**The problem**
Set down exactly each line of the entries below, beginning at the one that contains "般，腸胃敏感的人要小心。" and ending at the last, and no others.

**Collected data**
◆ ◆ ◆

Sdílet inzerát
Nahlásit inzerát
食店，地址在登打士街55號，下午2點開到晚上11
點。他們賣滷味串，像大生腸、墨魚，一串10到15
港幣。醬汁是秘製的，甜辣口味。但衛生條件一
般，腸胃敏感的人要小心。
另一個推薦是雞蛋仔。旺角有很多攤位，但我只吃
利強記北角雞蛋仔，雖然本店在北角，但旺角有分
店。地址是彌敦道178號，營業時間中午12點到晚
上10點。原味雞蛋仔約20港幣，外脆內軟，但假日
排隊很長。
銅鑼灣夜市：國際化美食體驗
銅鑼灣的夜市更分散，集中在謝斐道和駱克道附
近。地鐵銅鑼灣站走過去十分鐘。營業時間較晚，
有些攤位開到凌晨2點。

◆ ◆ ◆

**Reply**
般，腸胃敏感的人要小心。
另一個推薦是雞蛋仔。旺角有很多攤位，但我只吃
利強記北角雞蛋仔，雖然本店在北角，但旺角有分
店。地址是彌敦道178號，營業時間中午12點到晚
上10點。原味雞蛋仔約20港幣，外脆內軟，但假日
排隊很長。
銅鑼灣夜市：國際化美食體驗
銅鑼灣的夜市更分散，集中在謝斐道和駱克道附
近。地鐵銅鑼灣站走過去十分鐘。營業時間較晚，
有些攤位開到凌晨2點。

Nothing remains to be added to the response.